At the pool party, we talked about watching the Perseid meteor shower, which started tonight. Every August, the earth passes through the tail of the comet Swift-Tuttle. When that happens, small particles of debris thrown off by the comet enter the earth's atmosphere, burning up in the process and we see it as a flash of light. In the case of bigger particles, they leave a streak across the sky.
I'm a die-hard night owl. Staying up to watch the Perseids tonight wasn't difficult for me and I watch them every year, so around 2:00 a.m. I put on my flip-flops, grabbed a blanket (to protect myself from the mosquitoes) and my camera, and headed outside. It was a perfect night for watching, because there's no moon to dilute the darkness. We live in the middle of nowhere, so there are no city lights to contend with either. The neighbors on each side have security lights, but there's a spot by the pool where the trees block that light, so it's nice and dark and perfect for meteor watching.
I pulled the patio lounger out a bit so I could get a better view while laying on it. It had already become damp with the night moisture, so I grabbed a beach towel and wiped it off. I wrapped myself up in the blanket and plopped myself down on the lounger to watch and wait.

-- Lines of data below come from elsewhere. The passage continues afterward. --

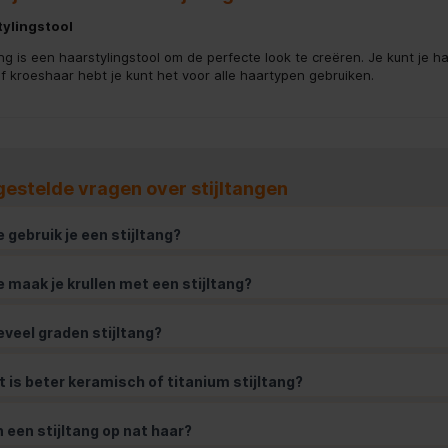
tylingstool
ang is een haarstylingstool om de perfecte look te creëren. Je kunt je ha
of kroeshaar hebt je kunt het voor alle haartypen gebruiken.
gestelde vragen over stijltangen
 gebruik je een stijltang?
 maak je krullen met een stijltang?
veel graden stijltang?
 is beter keramisch of titanium stijltang?
 een stijltang op nat haar?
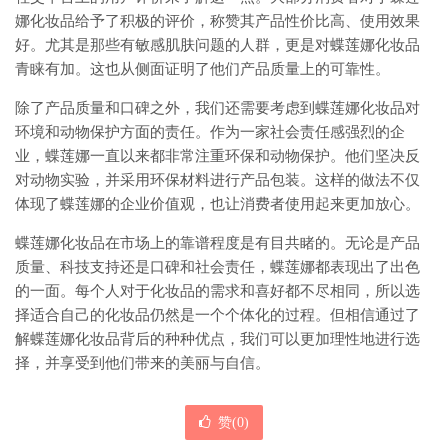
娜化妆品给予了积极的评价，称赞其产品性价比高、使用效果
好。尤其是那些有敏感肌肤问题的人群，更是对蝶莲娜化妆品
青睐有加。这也从侧面证明了他们产品质量上的可靠性。
除了产品质量和口碑之外，我们还需要考虑到蝶莲娜化妆品对
环境和动物保护方面的责任。作为一家社会责任感强烈的企
业，蝶莲娜一直以来都非常注重环保和动物保护。他们坚决反
对动物实验，并采用环保材料进行产品包装。这样的做法不仅
体现了蝶莲娜的企业价值观，也让消费者使用起来更加放心。
蝶莲娜化妆品在市场上的靠谱程度是有目共睹的。无论是产品
质量、科技支持还是口碑和社会责任，蝶莲娜都表现出了出色
的一面。每个人对于化妆品的需求和喜好都不尽相同，所以选
择适合自己的化妆品仍然是一个个体化的过程。但相信通过了
解蝶莲娜化妆品背后的种种优点，我们可以更加理性地进行选
择，并享受到他们带来的美丽与自信。
赞(
0
)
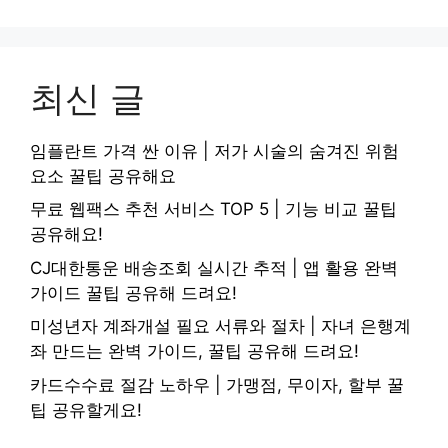
최신 글
임플란트 가격 싼 이유 | 저가 시술의 숨겨진 위험
요소 꿀팁 공유해요
무료 웹팩스 추천 서비스 TOP 5 | 기능 비교 꿀팁
공유해요!
CJ대한통운 배송조회 실시간 추적 | 앱 활용 완벽
가이드 꿀팁 공유해 드려요!
미성년자 계좌개설 필요 서류와 절차 | 자녀 은행계
좌 만드는 완벽 가이드, 꿀팁 공유해 드려요!
카드수수료 절감 노하우 | 가맹점, 무이자, 할부 꿀
팁 공유할게요!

Hmmm . . . I forgot that I'm near-sighted. I got back up and went in the house to find my glasses, then returned to my post. I left my camera in the house this time, because after laying there for a minute, I could see that getting an image of a meteor was going to require an immeasurable amount of luck and I didn't feel that lucky.
So now I was bundled up in the blanket, lying down looking up and waiting. I heard the train whistle from the Norfolk & Southern train, three miles away. There were the crickets and frogs providing background music, with the staccato percussion from a katydid now and then. The classic night sounds of summer.

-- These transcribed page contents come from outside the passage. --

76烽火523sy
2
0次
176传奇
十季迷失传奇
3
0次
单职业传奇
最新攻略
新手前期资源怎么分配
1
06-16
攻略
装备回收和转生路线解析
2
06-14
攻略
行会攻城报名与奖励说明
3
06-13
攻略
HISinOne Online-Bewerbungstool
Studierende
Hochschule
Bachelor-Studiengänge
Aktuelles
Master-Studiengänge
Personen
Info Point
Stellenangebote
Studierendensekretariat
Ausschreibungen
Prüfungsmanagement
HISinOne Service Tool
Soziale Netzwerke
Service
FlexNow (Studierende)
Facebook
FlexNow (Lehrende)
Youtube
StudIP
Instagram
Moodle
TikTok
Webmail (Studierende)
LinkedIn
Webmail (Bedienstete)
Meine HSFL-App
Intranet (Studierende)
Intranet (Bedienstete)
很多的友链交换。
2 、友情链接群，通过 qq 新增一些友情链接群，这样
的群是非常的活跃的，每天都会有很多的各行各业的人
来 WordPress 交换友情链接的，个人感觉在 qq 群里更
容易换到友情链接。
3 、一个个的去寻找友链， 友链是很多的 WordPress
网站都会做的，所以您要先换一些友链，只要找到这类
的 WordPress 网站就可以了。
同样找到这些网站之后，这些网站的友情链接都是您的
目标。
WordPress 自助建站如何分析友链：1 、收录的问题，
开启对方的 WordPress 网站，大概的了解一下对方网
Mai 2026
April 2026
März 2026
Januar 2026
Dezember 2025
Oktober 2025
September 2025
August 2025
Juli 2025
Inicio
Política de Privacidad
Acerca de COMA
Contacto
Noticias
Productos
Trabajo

The sky is really big. With ideal conditions (meaning you're not too tired, too old, or too a-lot-of-things) the eye takes 200 milliseconds to track something, once the moving object is detected. That's pretty fast. But so is a meteor. They travel anywhere from 25,000 to 160,000 miles per hour.
I'm not a math whiz, so I'm not sure how that all works out, but I know if you're looking east and the meteor is in the west, it had better be one of the streaky ones or you're going to miss it. So I tried to look straight up and consciously use my peripheral vision to hopefully catch a glimpse of a few meteors. As I laid there, I wondered which would happen first - a mosquito bite or a meteor?
A METEOR! I saw one, and then another. I even saw one large enough to leave a streak. They averaged about one every three minutes or so and most seemed to be traveling from eastish to westish. (I know those aren't words, but they should be.) Each time I saw one, it made me smile. The streaky one even caused me to say OUT LOUD, "Now that was cool." I don't know who I thought was going to hear me say that, but it really was cool.
I laid there for about half an hour watching them and each time after I'd see one, I'd tell myself, "just one more." In all, I probably saw a dozen or more. The frequency of them increases the nearer you get to dawn, so I decided to come in, then set the alarm for 4:30 so I could go back out and see more of them. They're supposed to be visible all week but more so on Sunday and Monday nights and there's a chance of rain tomorrow night, so I want to be sure to see them all I can tonight.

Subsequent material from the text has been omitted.